Comme tous les démocrates de Turquie, légitimement inquiets de revoir des images, des discours et des réflexes qui avaient quasiment disparu de Turquie depuis le début des années 2000, Murat Belge nous livre là sa première réflexion sur les évènements qui agitent le Sud-Est de la Turquie à majorité kurde depuis quelques jours.

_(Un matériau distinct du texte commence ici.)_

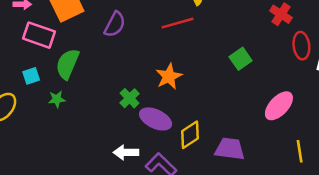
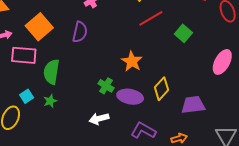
red line: (177, 23) -> (151, 18), moved
cyan square: (31, 76) -> (27, 96), moved
yellow diamond: (190, 135) -> (161, 89), moved
white arrow: (126, 152) -> (99, 119), moved

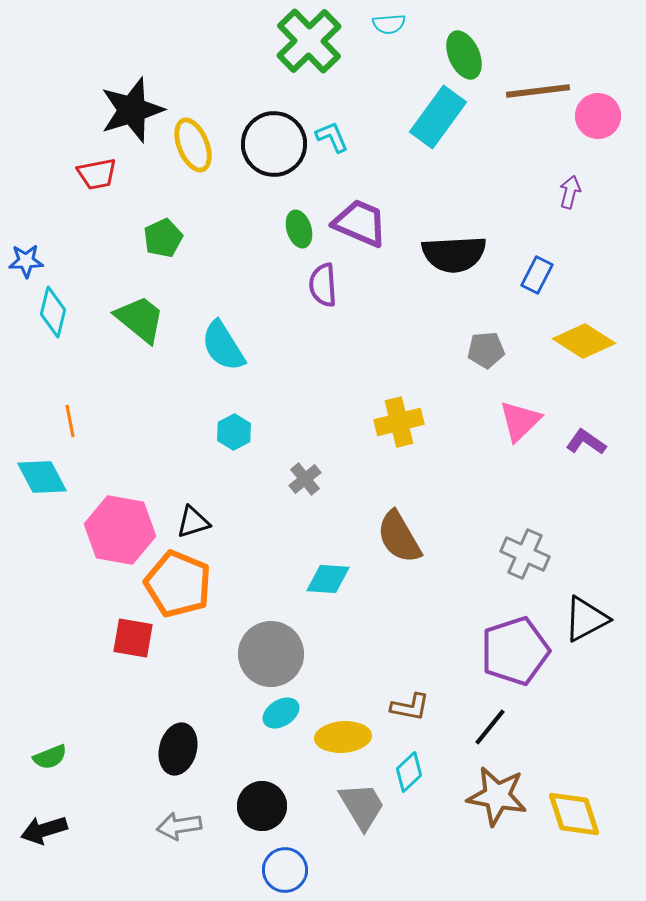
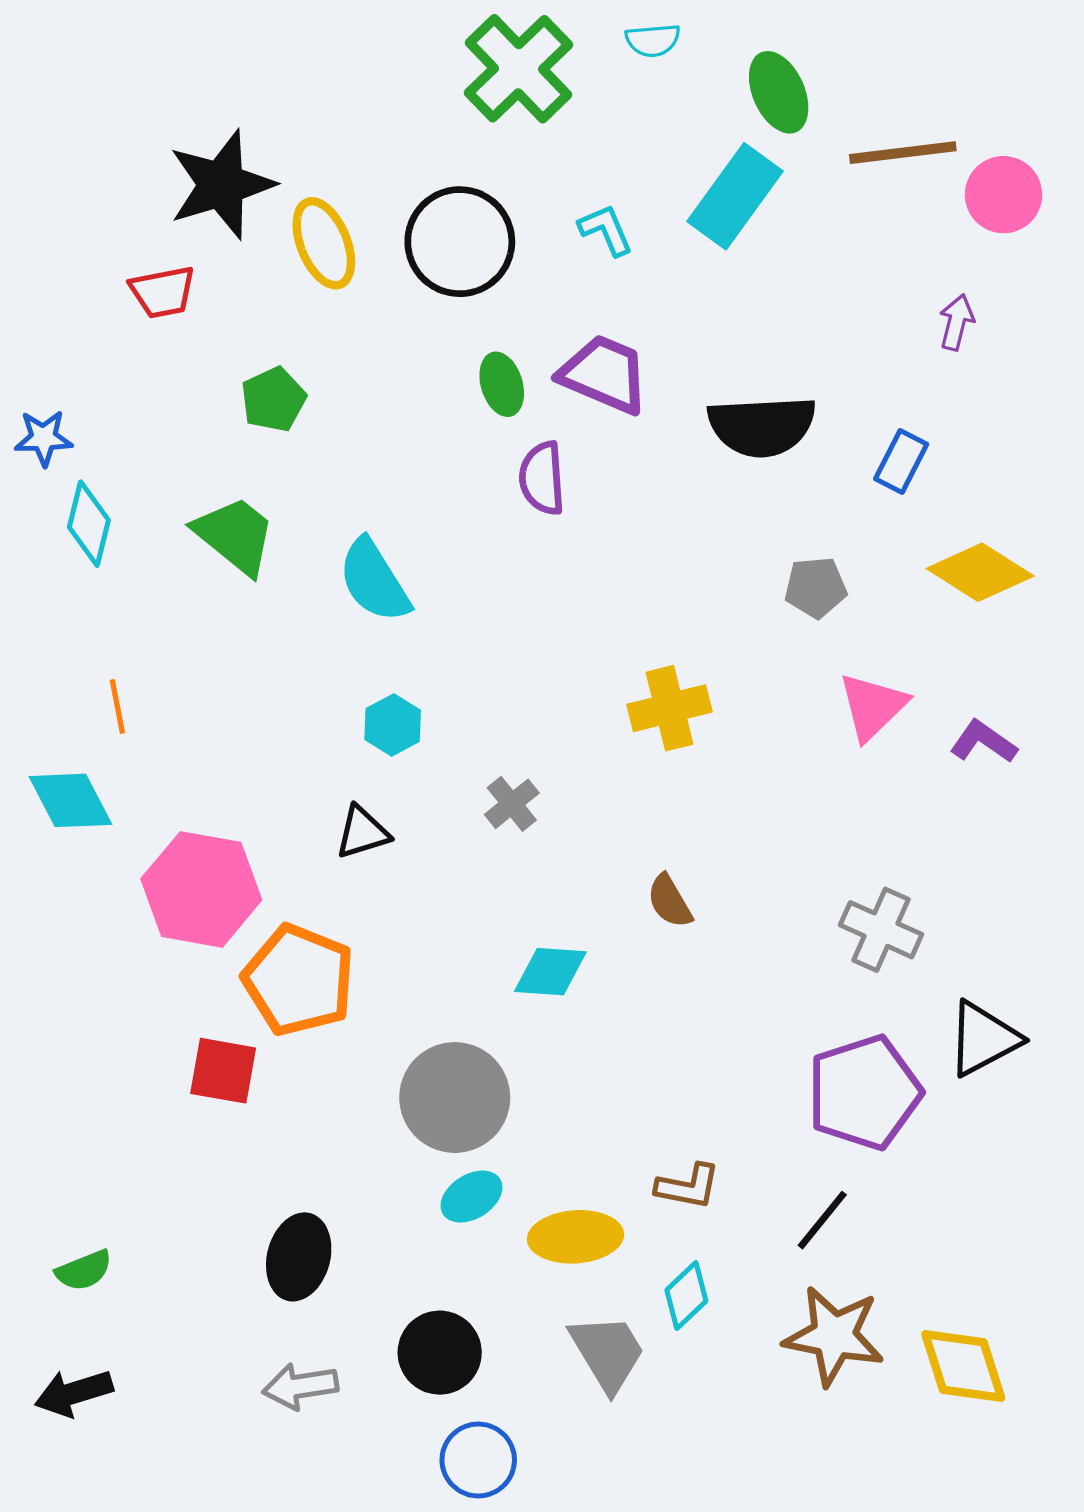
cyan L-shape: (332, 137) -> (606, 230), moved
black triangle: (193, 522) -> (362, 832), moved
brown semicircle: (399, 537) -> (670, 901), size x0.6

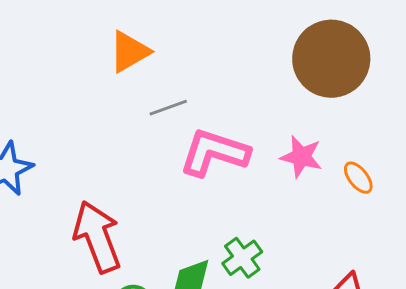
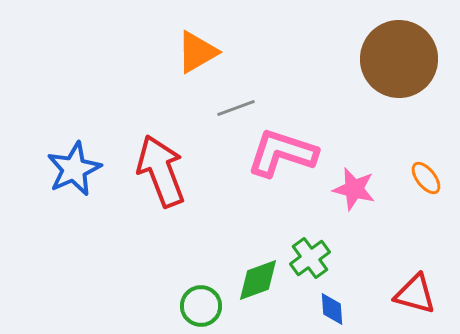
pink star: (301, 157) -> (354, 189), moved
red arrow: (97, 237) -> (161, 171), moved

A l’origine de ces émeutes, le PKK (parti séparatiste kurde) qui a rompu unilatéralement le cessez-le feu l’année dernière, sait parfaitement tirer profit d’une situation politique qui, en Turquie à moins de deux ans d’échéances électorales majeures (présidentielles et législatives), n’autorise que peu d’initiatives en dehors d’élections anticipées que le gouvernement pourrait tout à fait convoquer en cas d’embrasement sur le dossier kurde pour ne pas laisser les forces nationalistes tirer les marrons du feu.
Murat Belge parle ici d’une étape nouvelle : du moins de sa possibilité ; reste à savoir quelles seront les positions et influences de l’élément nouveau qu’est la société civile émergente en Turquie sur le cours de cette question politique majeure au regard de l’avenir de la démocratie turque.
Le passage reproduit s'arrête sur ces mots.